Injecting Runtime Values Into Upgrades

DEFAULT_CREATED and DEFAULT_EMAIL are assigned to the relevant members when the recovered version lacks those particular values. In the previous code fragment these were hardcoded constants and there will likely be scenarios where runtime values are needed. The optimal approach is a matter of design and preference. A few suggestions follow.

Values may be computed just prior to the recovery site, or even perhaps just prior to the upgrade:

who = [get_who()]
jobs = {}
for k, j, v in f.recover():
    hi = get_hi(j)
    lo = get_lo(j)
    j = upgrade(j, v, who=who, hi=hi, lo=lo)
    jobs[k] = j

The implication is that get_hi and get_lo are values that will be based on other values present in each Job. The who value does not share that dependency and can be calculated ahead of time prior to the for loop. These different runtime values are gathered together by the call to upgrade and become available for population of Job members.

Another arrangement elicits a slightly different behaviour:

who = None

    ..
    global who
    who = who or [get_who()]
    jobs = {}
    for k, j, v in f.recover():
        hi = get_hi(j)
        lo = get_lo(j)
        j = upgrade(j, v, who=who, hi=hi, lo=lo)
        jobs[k] = j

The get_who function is called on every visit to this code site, until it returns a non-None value.
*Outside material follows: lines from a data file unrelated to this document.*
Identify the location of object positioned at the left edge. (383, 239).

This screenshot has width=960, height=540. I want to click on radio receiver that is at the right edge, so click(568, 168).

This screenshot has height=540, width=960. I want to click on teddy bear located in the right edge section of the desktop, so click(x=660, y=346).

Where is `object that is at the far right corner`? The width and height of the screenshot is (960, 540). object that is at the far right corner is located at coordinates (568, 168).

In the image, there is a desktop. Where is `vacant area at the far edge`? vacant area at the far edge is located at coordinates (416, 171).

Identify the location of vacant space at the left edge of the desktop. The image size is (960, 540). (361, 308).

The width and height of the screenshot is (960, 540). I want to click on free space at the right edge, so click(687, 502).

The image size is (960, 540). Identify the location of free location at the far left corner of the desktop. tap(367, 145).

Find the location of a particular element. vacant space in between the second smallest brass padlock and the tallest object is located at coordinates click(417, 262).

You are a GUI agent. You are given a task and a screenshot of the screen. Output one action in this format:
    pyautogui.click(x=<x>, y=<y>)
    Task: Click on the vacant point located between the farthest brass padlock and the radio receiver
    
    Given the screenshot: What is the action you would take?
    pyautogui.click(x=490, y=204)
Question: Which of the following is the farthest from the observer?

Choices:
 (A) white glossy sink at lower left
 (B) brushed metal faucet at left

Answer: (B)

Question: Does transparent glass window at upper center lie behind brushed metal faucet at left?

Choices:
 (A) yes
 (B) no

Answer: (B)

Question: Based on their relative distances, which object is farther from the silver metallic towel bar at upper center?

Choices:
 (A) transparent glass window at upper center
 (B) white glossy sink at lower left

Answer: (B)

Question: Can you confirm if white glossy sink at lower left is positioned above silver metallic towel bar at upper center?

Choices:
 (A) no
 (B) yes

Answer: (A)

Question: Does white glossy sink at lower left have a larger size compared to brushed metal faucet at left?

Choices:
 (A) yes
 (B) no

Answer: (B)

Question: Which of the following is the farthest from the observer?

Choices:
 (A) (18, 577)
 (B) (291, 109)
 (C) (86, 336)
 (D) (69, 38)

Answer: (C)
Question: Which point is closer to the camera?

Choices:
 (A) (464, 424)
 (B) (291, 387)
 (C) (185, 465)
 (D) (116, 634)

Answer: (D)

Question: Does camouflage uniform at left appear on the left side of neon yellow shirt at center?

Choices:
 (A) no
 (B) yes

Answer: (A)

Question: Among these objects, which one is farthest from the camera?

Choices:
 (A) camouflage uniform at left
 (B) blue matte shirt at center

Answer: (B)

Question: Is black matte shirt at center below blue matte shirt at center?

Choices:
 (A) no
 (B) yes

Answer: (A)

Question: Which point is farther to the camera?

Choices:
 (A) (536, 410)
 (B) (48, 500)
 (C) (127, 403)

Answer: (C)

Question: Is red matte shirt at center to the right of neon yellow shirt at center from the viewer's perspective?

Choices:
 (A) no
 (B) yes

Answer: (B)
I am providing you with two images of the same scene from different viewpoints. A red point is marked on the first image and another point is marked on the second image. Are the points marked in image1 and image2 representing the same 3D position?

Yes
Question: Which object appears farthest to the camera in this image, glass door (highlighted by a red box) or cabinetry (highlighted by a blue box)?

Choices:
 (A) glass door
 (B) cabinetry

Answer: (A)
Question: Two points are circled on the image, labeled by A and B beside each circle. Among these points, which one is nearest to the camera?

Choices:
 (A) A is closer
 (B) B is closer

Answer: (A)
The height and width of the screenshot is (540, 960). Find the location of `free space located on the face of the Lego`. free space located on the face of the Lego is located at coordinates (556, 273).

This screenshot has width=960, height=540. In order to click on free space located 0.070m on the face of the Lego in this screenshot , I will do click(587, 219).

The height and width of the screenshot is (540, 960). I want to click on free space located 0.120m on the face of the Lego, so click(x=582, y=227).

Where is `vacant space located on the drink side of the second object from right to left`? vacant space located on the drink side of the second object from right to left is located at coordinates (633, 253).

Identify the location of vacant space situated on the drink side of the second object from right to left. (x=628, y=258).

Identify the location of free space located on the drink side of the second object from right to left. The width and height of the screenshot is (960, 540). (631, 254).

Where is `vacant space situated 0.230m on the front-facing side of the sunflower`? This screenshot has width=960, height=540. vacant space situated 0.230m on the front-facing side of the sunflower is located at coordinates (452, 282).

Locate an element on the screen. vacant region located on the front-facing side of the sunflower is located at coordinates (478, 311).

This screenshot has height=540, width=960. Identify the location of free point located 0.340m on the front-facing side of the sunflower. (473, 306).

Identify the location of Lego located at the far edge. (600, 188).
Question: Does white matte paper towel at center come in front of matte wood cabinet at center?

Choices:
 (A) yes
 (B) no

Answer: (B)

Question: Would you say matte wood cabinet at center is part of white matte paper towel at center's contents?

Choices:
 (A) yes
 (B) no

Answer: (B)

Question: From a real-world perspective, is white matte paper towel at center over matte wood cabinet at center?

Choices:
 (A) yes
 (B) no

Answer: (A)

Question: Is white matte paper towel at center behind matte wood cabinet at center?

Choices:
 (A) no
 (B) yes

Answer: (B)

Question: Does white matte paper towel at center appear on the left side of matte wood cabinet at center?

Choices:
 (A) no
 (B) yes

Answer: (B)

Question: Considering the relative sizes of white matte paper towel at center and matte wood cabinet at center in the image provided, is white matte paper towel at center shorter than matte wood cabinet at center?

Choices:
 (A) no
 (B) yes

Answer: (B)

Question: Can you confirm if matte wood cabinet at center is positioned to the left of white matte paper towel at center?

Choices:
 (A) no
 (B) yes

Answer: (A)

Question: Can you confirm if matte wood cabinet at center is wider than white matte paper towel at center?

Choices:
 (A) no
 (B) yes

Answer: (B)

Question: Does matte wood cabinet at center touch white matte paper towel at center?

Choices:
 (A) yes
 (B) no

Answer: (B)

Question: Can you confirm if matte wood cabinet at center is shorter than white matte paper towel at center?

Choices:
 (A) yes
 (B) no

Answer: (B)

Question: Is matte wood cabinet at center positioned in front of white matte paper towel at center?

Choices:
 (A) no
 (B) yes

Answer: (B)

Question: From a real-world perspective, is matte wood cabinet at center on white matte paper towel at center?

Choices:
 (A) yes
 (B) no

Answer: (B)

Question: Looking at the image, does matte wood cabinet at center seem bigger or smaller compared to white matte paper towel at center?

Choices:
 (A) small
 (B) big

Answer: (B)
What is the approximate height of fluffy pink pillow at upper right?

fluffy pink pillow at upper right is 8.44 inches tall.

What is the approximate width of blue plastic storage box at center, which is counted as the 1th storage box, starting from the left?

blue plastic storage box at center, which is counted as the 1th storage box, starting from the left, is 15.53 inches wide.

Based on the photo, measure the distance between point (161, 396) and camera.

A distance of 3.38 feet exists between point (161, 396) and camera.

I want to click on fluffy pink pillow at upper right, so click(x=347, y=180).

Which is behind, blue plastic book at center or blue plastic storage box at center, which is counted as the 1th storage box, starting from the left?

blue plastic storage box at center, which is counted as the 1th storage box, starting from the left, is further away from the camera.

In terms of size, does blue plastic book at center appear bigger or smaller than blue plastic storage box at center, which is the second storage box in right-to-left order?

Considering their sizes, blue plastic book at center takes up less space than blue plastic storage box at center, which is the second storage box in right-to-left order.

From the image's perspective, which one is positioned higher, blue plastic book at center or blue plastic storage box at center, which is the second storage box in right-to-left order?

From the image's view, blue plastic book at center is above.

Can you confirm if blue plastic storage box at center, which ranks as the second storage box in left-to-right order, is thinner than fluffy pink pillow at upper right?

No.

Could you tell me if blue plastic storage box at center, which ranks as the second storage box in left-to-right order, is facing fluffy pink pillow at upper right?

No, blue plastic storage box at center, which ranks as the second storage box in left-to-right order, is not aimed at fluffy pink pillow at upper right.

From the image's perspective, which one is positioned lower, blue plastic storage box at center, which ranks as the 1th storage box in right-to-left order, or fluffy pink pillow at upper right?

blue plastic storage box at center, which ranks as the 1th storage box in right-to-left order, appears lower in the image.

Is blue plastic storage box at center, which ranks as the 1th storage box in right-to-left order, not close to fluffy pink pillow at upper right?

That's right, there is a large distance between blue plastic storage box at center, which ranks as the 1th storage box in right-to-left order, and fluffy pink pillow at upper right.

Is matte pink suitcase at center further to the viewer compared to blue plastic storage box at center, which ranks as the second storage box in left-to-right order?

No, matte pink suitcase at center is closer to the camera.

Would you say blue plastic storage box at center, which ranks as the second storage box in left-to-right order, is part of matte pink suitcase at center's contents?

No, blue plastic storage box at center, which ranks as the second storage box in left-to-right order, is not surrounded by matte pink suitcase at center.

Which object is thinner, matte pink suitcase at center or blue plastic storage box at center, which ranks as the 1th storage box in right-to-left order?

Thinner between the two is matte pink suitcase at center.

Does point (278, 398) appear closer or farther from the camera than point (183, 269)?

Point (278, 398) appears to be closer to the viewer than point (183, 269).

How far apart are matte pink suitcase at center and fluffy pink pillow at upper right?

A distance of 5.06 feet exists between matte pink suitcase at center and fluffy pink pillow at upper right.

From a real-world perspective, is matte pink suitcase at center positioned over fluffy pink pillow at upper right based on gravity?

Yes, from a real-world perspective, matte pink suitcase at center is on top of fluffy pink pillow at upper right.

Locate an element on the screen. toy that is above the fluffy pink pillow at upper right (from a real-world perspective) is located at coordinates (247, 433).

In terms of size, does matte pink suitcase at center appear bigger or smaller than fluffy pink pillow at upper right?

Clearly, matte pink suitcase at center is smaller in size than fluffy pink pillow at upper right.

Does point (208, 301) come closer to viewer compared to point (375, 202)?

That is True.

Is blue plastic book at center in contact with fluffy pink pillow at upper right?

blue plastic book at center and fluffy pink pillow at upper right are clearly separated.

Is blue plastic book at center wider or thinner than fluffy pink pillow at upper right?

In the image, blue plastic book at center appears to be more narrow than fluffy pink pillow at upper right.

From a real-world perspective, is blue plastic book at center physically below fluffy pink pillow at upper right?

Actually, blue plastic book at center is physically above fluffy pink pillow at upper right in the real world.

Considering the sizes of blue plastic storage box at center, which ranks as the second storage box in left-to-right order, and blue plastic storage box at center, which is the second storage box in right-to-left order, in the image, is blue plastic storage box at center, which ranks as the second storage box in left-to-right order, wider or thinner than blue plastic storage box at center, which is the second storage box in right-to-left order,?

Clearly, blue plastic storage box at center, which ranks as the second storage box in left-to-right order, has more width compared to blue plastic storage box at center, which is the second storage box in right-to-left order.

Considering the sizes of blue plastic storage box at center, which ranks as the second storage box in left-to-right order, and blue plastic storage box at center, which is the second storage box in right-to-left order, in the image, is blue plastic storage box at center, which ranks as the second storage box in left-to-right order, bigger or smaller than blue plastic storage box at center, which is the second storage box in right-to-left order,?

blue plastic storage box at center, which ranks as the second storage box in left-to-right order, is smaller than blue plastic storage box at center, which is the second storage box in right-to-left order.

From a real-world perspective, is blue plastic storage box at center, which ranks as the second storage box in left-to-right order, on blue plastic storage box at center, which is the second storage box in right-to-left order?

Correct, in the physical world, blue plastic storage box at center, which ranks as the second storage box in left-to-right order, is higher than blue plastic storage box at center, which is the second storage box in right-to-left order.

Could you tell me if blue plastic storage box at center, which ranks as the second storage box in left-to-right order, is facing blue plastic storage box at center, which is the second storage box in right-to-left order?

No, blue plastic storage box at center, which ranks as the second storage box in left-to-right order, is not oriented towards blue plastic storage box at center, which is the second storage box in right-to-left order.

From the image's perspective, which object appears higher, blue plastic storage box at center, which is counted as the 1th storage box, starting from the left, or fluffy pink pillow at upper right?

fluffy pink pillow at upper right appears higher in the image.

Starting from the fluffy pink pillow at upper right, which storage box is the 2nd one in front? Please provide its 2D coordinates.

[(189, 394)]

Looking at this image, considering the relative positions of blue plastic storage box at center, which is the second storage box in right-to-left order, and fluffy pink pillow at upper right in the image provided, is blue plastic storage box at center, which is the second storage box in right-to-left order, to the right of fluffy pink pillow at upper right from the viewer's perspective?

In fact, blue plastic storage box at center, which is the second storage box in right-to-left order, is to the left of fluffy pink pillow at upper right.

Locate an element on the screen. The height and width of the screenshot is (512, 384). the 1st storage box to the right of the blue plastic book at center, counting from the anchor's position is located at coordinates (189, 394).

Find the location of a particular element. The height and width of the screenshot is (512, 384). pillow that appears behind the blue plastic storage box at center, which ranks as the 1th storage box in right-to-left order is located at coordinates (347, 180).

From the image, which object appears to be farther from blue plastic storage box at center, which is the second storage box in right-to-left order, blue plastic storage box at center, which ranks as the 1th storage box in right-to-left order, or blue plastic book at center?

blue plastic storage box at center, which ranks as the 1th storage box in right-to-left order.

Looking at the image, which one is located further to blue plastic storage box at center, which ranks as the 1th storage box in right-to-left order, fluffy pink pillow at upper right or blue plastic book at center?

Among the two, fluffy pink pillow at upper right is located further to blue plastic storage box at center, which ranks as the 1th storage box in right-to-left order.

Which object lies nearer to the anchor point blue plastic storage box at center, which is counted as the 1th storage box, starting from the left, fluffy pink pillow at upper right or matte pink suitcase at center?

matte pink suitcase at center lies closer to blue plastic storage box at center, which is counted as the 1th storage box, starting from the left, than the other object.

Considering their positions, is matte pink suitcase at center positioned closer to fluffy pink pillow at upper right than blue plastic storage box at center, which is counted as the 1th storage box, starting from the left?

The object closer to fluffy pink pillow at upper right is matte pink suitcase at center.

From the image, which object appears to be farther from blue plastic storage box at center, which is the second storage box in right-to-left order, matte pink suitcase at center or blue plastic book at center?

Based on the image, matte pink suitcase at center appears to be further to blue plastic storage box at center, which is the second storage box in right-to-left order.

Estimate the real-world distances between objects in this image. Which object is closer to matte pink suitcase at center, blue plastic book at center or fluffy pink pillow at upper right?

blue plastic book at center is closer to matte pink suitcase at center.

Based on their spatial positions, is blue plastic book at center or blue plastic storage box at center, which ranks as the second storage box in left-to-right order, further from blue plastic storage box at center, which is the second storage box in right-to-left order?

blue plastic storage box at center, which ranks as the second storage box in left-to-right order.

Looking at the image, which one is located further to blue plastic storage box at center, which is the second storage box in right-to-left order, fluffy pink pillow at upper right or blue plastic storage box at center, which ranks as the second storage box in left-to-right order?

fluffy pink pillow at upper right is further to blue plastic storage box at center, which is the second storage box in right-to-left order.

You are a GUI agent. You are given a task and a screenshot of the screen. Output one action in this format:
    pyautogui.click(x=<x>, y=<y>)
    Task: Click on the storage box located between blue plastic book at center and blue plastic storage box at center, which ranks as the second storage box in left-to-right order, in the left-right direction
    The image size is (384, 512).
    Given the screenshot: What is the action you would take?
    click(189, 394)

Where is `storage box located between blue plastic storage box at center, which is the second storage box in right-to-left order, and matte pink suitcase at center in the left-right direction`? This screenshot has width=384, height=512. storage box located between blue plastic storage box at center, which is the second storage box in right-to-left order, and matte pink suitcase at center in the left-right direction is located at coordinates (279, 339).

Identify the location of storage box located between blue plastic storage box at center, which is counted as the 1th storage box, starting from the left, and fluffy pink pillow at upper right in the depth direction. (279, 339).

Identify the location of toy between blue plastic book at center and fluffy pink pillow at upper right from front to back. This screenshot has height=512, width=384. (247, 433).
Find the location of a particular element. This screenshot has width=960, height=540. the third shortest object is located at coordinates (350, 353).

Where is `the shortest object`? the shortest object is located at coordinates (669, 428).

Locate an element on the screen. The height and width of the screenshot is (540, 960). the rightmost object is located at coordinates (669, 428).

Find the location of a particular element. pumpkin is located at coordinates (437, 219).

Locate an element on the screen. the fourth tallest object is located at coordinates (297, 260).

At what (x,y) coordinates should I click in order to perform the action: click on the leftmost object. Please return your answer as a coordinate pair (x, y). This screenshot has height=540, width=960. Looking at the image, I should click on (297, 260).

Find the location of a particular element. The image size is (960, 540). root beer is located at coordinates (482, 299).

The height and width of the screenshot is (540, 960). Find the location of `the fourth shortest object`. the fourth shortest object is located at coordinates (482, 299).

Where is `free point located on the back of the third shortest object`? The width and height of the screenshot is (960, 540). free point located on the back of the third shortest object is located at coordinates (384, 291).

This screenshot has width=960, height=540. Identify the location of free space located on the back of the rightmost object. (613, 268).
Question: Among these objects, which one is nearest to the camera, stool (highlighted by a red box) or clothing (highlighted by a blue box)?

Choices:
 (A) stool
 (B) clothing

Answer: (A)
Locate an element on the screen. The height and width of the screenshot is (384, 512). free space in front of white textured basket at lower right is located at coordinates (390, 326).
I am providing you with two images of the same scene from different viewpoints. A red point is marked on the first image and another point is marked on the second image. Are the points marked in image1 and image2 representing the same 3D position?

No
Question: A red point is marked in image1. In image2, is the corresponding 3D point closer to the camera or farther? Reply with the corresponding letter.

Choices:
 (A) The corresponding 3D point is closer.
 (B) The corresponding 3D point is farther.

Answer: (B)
Any runtime values that have no special connection to particulars of a recover site can be located with the upgrade function. Similar options exist with respect to placement of the different code elements:

who = None

def upgrade(r, v, hi=100, lo=10):
    global who
    who = who or [get_who()]
    if v == '0.0':
        return Job(created=j.created,
            unique_id=j.unique_id, title=j.title,
            priority=j.priority,
            service=j.service,
            body=j.body, who=who)
    elif v == '':
        return Job(created=DEFAULT_CREATED,
            unique_id=j.unique_id, title=j.title,
            priority=j.priority,
            service=j.service,
            body=j.body, who=who)
    ar.cannot_upgrade(r, v)

Migration - Reducing The Upgrade Workload

The goal is seamless operation in a mixed-version world and the upgrade facility ticks that box. An application with a solid implementation of upgrade can focus its attentions entirely on the current version of Job.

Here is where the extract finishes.